We estimated the population attributable fraction (PAF) of cancers associated with exposure to 13 causal factors using standard formulae incorporating exposure prevalence and relative risk data. We also calculated the potential impact of changing exposure to some factors.

Results:

A total of 32% of all cancers diagnosed in Australia in 2010 (excluding keratinocyte cancers) were attributable to the 13 factors assessed (men 33%; women 31%). Leading factors were tobacco smoke (PAF all cancers: 13.4%), solar radiation (6.2%), inadequate diet (6.1%) and overweight/obesity (3.4%).
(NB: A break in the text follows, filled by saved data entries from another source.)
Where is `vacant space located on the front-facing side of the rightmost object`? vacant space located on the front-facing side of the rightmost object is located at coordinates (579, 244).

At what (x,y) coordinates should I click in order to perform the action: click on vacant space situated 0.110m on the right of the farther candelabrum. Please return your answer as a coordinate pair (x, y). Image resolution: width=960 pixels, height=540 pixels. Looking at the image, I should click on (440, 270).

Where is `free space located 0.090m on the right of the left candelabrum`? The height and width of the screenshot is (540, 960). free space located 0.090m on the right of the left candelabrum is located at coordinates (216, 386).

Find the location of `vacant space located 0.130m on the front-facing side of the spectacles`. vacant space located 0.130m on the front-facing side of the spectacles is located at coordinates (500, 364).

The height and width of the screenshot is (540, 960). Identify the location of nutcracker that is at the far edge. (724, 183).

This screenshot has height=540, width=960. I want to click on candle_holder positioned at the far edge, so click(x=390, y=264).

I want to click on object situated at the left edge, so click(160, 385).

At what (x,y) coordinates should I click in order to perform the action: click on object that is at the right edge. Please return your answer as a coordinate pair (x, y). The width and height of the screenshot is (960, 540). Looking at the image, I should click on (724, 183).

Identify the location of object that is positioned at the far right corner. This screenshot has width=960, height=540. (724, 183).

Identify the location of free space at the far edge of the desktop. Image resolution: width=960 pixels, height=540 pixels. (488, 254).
Factors conferring highest PAFs differed by sex: highest PAFs for men were tobacco smoke (15.8%), solar radiation (7.1%) and alcohol (3.0%); while highest PAFs for women were tobacco smoke (10.1%), solar radiation (5.0%) and overweight/obesity (4.5%). Sites with the highest counts of potentially preventable cancers were lung (8,569), colorectal (7,404), melanoma of the skin (7,220) and breast (3,233).

Conclusions:

At least one in three cancers in Australia is attributable to exposure to known modifiable factors.

Implications:

Up to 37,000 cancers could be prevented in Australia each year if the population avoided exposure to 13 common factors known or strongly suspected to cause cancer.